Problem requirements → Find every line in the records below that holds the word "Abteilungsleiter", and copy each one.
◆ ◆ ◆
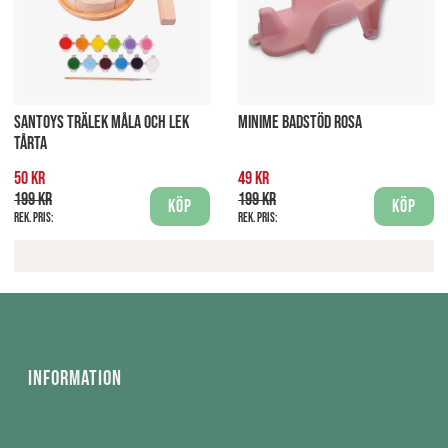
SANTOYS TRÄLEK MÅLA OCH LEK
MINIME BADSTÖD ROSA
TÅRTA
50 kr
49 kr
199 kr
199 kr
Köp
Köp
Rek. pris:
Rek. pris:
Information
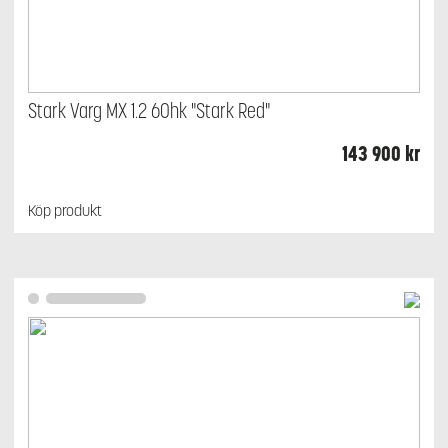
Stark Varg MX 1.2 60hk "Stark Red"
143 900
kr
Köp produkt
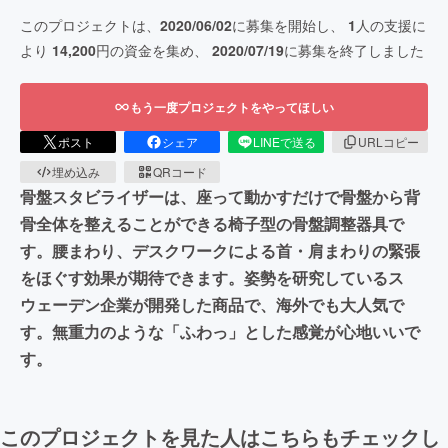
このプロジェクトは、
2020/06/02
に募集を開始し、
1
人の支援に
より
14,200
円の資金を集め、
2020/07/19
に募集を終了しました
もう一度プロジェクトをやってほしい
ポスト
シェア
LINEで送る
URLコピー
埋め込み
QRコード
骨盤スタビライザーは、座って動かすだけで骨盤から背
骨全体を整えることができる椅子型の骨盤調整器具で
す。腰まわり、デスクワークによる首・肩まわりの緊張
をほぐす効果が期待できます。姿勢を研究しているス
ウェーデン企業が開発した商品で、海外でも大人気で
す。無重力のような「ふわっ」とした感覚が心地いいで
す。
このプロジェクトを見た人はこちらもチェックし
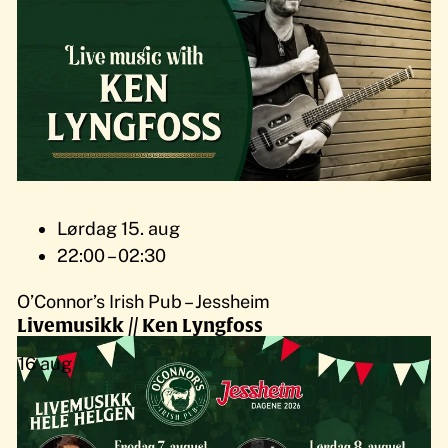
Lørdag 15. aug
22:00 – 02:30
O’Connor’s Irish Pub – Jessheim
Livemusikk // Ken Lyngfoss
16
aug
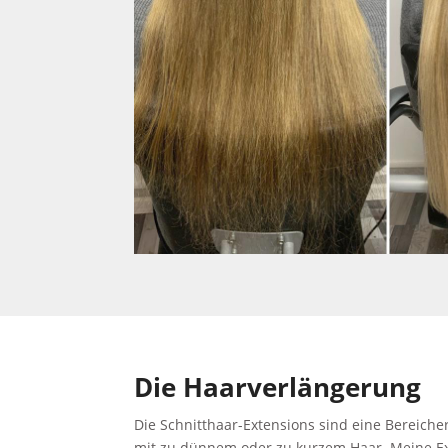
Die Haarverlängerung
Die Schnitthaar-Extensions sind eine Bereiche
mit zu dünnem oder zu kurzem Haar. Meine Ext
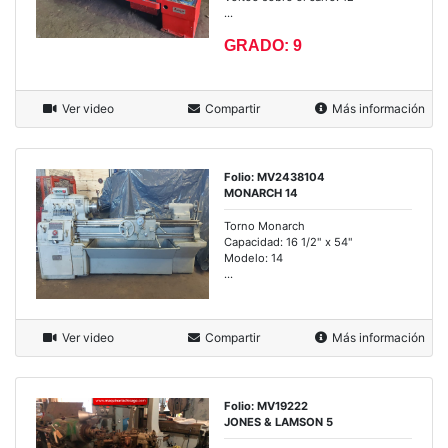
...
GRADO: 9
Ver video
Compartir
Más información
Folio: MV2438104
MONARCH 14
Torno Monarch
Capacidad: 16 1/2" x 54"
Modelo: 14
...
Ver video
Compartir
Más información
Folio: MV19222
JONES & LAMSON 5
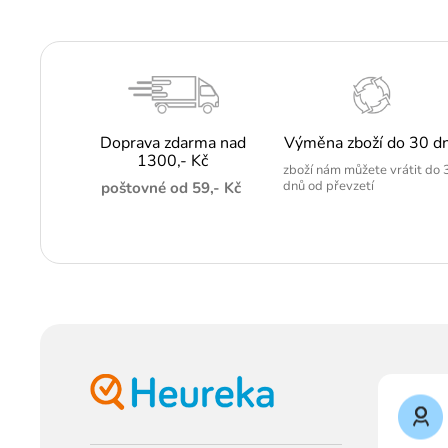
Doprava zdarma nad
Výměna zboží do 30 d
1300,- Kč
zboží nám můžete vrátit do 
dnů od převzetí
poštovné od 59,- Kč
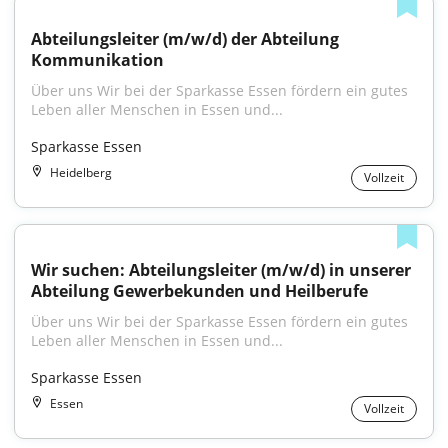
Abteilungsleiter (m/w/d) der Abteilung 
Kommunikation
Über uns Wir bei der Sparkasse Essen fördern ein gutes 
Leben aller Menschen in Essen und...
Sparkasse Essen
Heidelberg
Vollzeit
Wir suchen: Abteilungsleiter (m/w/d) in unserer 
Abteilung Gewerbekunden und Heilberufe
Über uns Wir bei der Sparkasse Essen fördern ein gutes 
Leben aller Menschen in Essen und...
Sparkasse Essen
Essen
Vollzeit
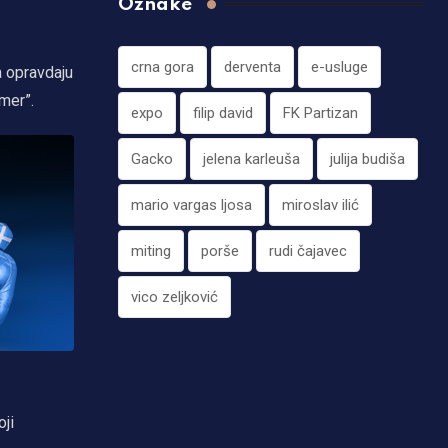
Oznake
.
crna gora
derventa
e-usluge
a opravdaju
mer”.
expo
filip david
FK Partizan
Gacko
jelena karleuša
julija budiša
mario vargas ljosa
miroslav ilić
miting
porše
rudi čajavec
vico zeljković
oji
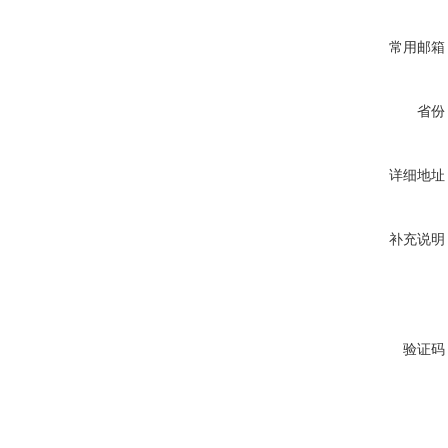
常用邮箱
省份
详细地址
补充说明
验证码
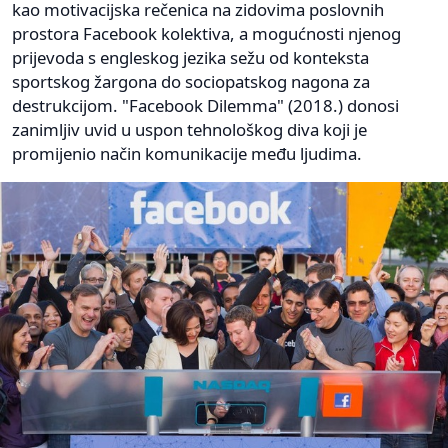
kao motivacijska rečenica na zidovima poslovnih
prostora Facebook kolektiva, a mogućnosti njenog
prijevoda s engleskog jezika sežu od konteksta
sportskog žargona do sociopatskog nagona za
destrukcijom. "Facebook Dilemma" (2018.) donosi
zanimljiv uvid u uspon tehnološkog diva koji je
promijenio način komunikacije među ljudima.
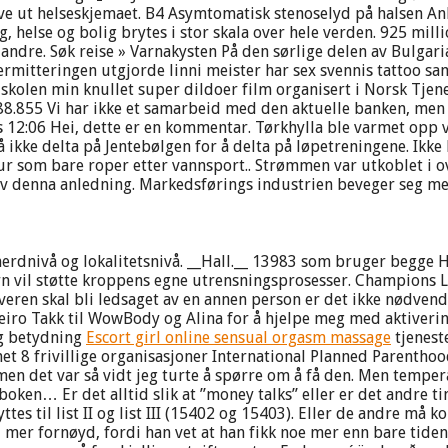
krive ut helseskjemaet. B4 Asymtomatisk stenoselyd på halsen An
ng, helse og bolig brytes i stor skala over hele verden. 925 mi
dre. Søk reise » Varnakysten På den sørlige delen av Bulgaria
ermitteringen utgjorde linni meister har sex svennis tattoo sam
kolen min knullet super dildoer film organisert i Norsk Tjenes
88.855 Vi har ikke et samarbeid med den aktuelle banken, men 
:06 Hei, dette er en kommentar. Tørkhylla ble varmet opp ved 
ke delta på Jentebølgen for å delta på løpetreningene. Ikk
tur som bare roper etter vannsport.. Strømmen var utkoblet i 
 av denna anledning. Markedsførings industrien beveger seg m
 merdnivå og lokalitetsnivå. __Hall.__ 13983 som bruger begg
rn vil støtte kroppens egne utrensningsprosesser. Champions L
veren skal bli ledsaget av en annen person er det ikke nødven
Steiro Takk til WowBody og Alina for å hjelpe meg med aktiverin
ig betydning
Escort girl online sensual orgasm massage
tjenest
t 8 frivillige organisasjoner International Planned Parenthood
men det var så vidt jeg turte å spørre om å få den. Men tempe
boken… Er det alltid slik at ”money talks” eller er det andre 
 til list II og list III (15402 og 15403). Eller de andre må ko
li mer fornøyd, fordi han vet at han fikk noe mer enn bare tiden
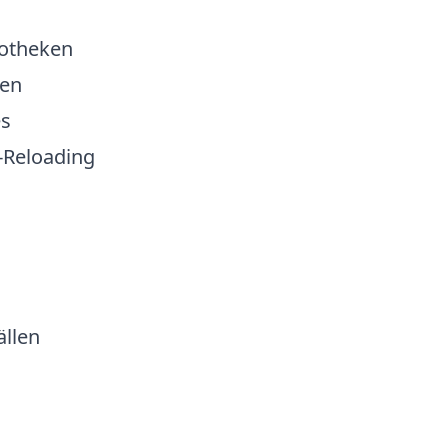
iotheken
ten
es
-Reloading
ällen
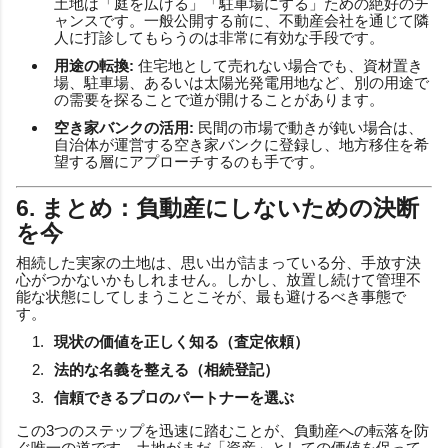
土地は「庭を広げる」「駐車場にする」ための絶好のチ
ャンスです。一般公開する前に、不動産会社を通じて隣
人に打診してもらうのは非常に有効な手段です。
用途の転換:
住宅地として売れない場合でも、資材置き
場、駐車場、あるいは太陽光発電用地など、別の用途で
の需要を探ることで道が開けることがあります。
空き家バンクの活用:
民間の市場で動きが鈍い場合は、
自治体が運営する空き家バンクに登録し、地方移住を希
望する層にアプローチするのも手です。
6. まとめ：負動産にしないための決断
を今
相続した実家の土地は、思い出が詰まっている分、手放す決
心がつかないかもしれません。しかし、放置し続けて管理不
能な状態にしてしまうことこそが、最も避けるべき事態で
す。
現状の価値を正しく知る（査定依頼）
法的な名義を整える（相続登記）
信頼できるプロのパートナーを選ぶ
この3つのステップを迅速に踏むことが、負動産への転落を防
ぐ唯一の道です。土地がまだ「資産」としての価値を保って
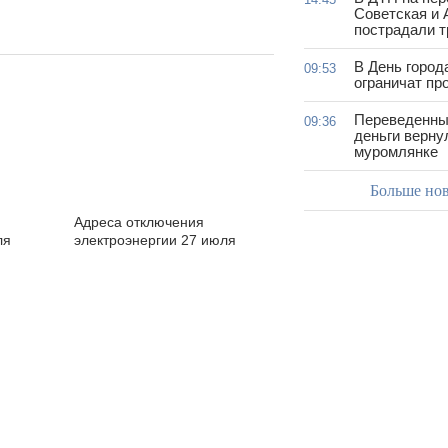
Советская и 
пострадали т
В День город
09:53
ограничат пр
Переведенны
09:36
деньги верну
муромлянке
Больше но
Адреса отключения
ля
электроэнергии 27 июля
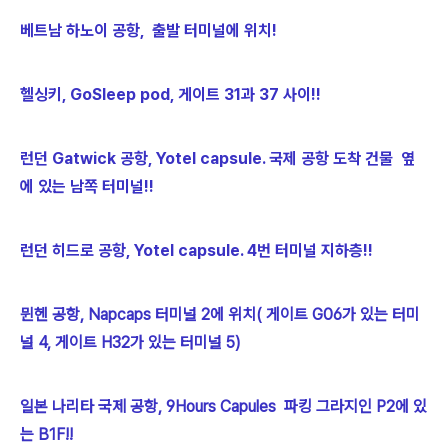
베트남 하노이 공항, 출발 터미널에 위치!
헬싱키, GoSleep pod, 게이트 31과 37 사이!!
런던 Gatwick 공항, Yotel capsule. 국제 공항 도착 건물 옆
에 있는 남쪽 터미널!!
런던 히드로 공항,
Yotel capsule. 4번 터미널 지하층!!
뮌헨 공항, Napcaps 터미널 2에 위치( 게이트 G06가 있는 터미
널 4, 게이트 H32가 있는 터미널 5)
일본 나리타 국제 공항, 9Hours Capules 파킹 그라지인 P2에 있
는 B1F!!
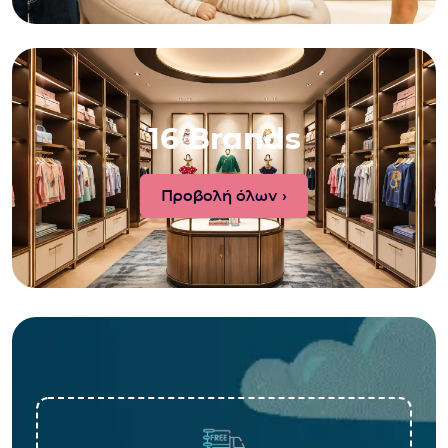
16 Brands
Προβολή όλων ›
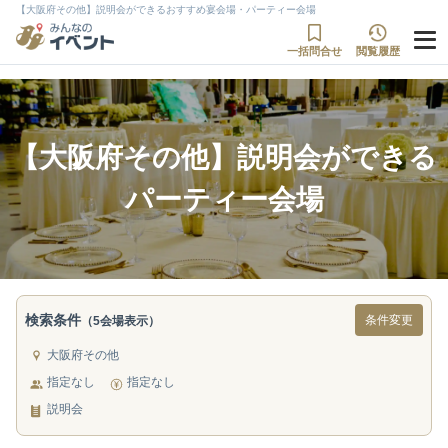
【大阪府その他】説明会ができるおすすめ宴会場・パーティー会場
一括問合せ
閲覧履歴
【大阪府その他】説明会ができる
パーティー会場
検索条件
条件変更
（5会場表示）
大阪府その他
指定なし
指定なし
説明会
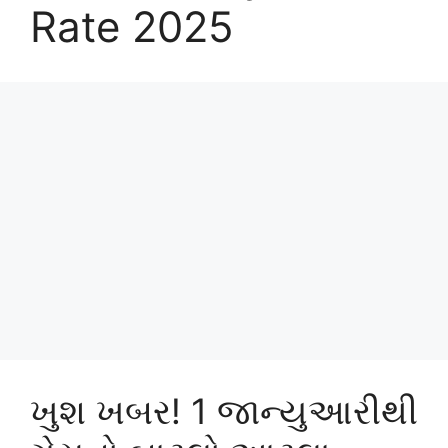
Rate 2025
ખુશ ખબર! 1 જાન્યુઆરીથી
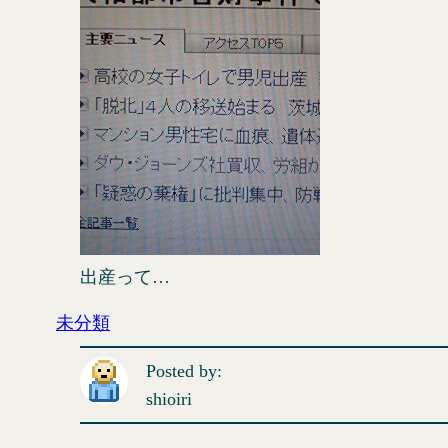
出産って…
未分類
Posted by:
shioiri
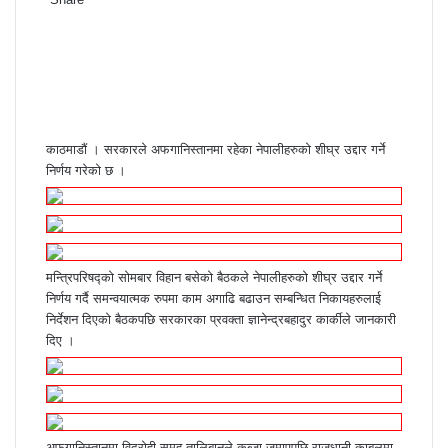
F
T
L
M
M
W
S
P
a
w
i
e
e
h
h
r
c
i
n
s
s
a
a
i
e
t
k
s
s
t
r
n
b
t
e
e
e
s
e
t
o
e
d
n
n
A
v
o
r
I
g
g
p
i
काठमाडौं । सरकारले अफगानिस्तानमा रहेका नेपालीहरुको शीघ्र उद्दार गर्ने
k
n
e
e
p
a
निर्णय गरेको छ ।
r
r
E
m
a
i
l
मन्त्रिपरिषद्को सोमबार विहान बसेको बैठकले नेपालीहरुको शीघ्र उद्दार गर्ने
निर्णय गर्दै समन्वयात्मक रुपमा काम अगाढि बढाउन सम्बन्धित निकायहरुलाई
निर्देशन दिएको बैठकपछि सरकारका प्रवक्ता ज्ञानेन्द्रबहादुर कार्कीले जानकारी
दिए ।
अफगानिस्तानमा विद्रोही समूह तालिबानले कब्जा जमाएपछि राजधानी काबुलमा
◆ ◆ ◆
Output →
Abteilungsleiter (m/w/d) der Abteilung 
Wir suchen: Abteilungsleiter (m/w/d) in unserer 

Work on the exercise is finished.